Day Five: AU!Seblaine
Ritornerai?
Lo
avevo conosciuto all’ospedale.
Avevo
conosciuto Sebastian Smythe in un giorno di pioggia – da
tutti bene accolta,
così che l’afa dentro l’edificio
svanisse un minimo – mentre giravo a vuoto in
cerca di qualche amico.
Mi
annoiavo, mi annoiavo da morire e fui felicissimo di trovare finalmente
un
compagno di sfogo.
Ero
superficiale, probabilmente, ma non avrei mai fatto del male a nessuno.
Sono
sempre stato un pezzo di pane – come diceva mia madre
– e agivo come la testa
mi diceva: coglievo le opportunità e a volte mi comportavo
da bambino, lo
riconosco, ma senza quel lato infantile della mia
personalità non avrei mai
incontrato Sebastian.
All’epoca
non sapevo cosa mi avrebbe aspettato, forse è per questo
motivo che adesso non
so più raffigurarmi le mie sensazioni di allora.
Sebastian
aveva un sorriso mozzafiato e uno sguardo incantatore: fui catturato
subito
dalla sua tela.
Se
ne stava lì sdraiato sul mio lettino, mentre io mi lamentavo
di questo e di
quello, bramando la libertà che era al di fuori di
quell’ospedale.
Parlavamo,
ridevamo e lui aveva un ascendente su di me di cui non sapevo
l’esistenza: lui
rideva e io ridevo, lui mi induceva a parlare e io aprivo bocca, lui
provocava
per gioco le infermiere e anche io imparai a farlo.
A
diciassette anni è facile essere soggetti a queste cose,
soprattutto con un
ragazzo speciale come Sebastian.
La
verità è che io mi stavo innamorando di lui.
Sebastian
sapeva tutto di me: della mia vita, dell’incidente con la
moto per cui ero
finito lì all’ospedale…
Mi
accorsi di non sapere nulla di lui dopo quasi due settimane di
pomeriggi
passati insieme.
Sapevo
del suo carattere particolare: malizioso, cinico e un po’
provocatorio.
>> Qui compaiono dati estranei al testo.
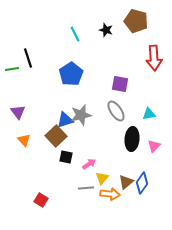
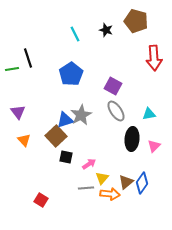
purple square: moved 7 px left, 2 px down; rotated 18 degrees clockwise
gray star: rotated 15 degrees counterclockwise
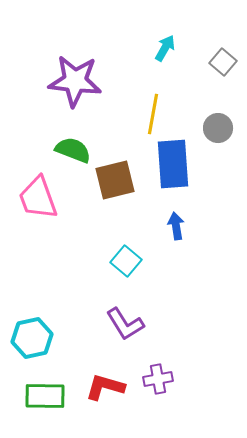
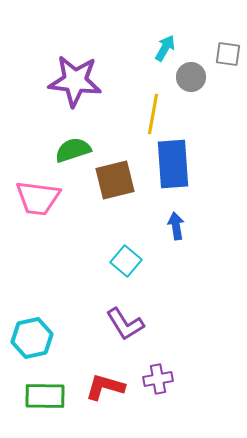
gray square: moved 5 px right, 8 px up; rotated 32 degrees counterclockwise
gray circle: moved 27 px left, 51 px up
green semicircle: rotated 39 degrees counterclockwise
pink trapezoid: rotated 63 degrees counterclockwise
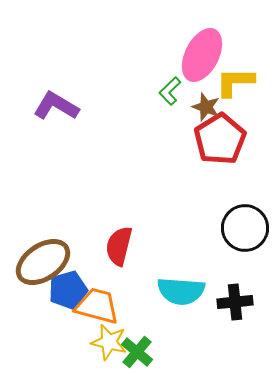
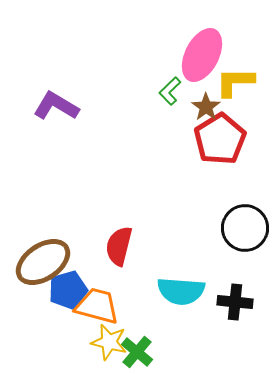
brown star: rotated 16 degrees clockwise
black cross: rotated 12 degrees clockwise
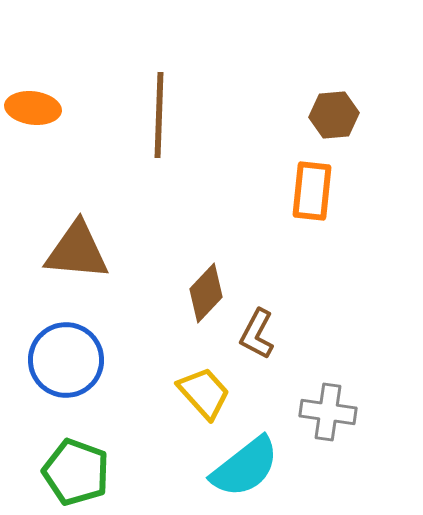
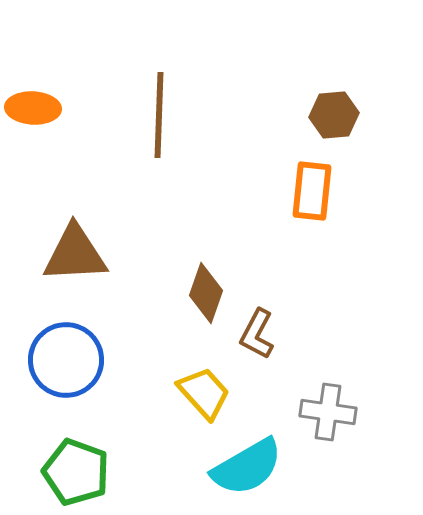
orange ellipse: rotated 4 degrees counterclockwise
brown triangle: moved 2 px left, 3 px down; rotated 8 degrees counterclockwise
brown diamond: rotated 24 degrees counterclockwise
cyan semicircle: moved 2 px right; rotated 8 degrees clockwise
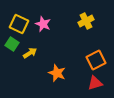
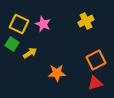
orange star: rotated 24 degrees counterclockwise
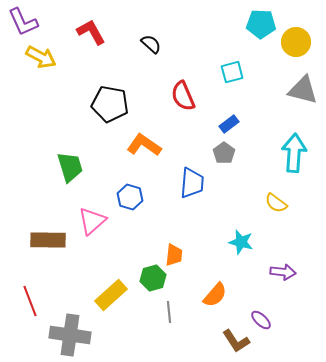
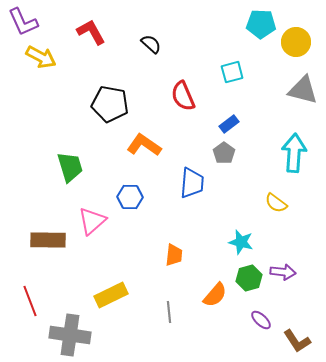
blue hexagon: rotated 15 degrees counterclockwise
green hexagon: moved 96 px right
yellow rectangle: rotated 16 degrees clockwise
brown L-shape: moved 61 px right
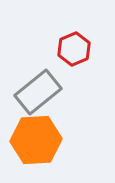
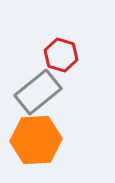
red hexagon: moved 13 px left, 6 px down; rotated 20 degrees counterclockwise
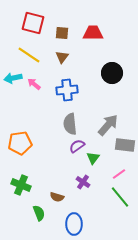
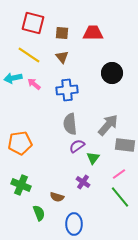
brown triangle: rotated 16 degrees counterclockwise
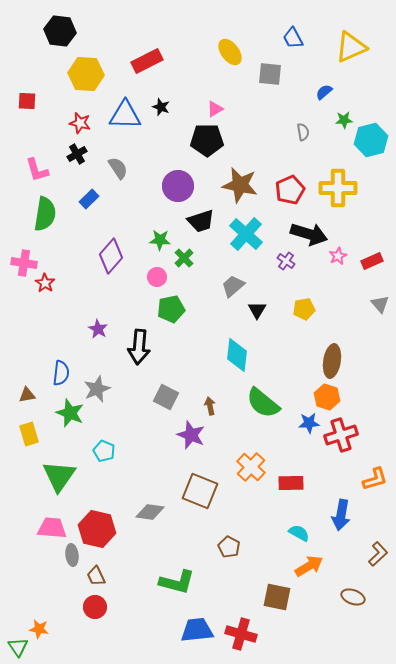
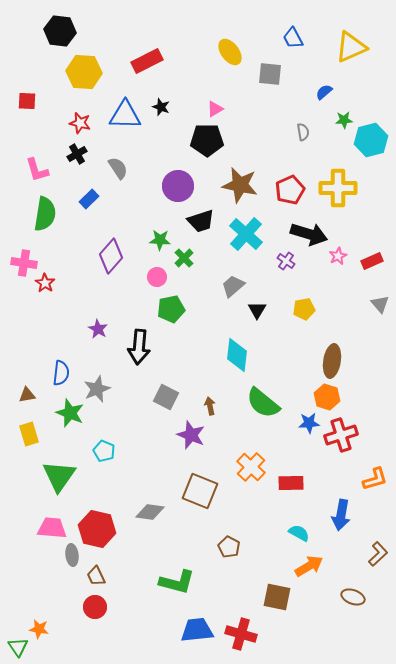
yellow hexagon at (86, 74): moved 2 px left, 2 px up
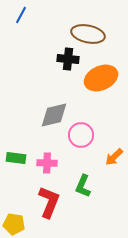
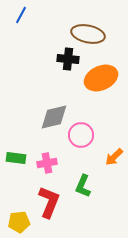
gray diamond: moved 2 px down
pink cross: rotated 12 degrees counterclockwise
yellow pentagon: moved 5 px right, 2 px up; rotated 15 degrees counterclockwise
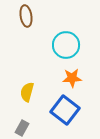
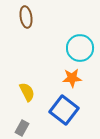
brown ellipse: moved 1 px down
cyan circle: moved 14 px right, 3 px down
yellow semicircle: rotated 138 degrees clockwise
blue square: moved 1 px left
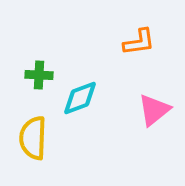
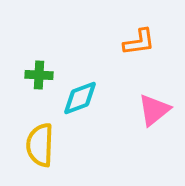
yellow semicircle: moved 7 px right, 7 px down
Ma
sapevo anche dei suoi lati buoni e soprattutto
conoscevo a menadito il suo sorriso.
Sapevo
a memoria il numero dei nei presenti sul suo viso e anche ogni singola
sfumatura che i suoi occhi prendevano.
Quando
tutto ciò non mi bastò più fu a causa
delle sue sempre più frequenti sparizioni:
ogni volta tornava e sembrava sempre più stanco e abbattuto.
Lo
conoscevo da poco eppure già mi sembrava impossibile vedere
un Sebastian così…
Malato.
Non
seppi mai di cosa soffriva, non da lui. Non lo so ancora
tutt’oggi.
Sebastian
ritornava sempre da me.
Io
lo stringevo più che potevo, perché ormai
totalmente dipendente da quel
ragazzo.
Sebastian
ridacchiava, dicendo che ero un ‘pappamolla’,
eppure ricambiava ogni singolo
mio abbraccio.
E
ormai i nostri pomeriggi si passavano così, stretti
l’uno con l’altro, il
respiro di Sebastian nel mio orecchio che mi cullava.
“Noi
due ci vedremo ancora, vero Sebastian?”
Cercavo
conferma da lui, ovviamente.
Lui
annuiva, come a sottolineare che ero banale e scontato; per lui era
davvero
logico che ci saremmo rivisti?
Non
lo so, ma allora avevo un sorriso tutto denti solo per lui e per il
pensiero di
rivederlo.
“Allora
ti aspetto,” mi aveva detto, mentre mi guardava finire di
preparare la borsa
per uscire dall’Ospedale.
Il
suo sorriso era il solito sorriso provocatorio, ma avrei dovuto
accorgermi di
cosa si celava dietro.
Davvero,
avrei dovuto.
Gli
sorrisi di nuovo, prima di seguire mia madre fuori dalla stanza.
Da
quel giorno io non rividi più Sebastian Smythe. Lui non tornò mai più da me.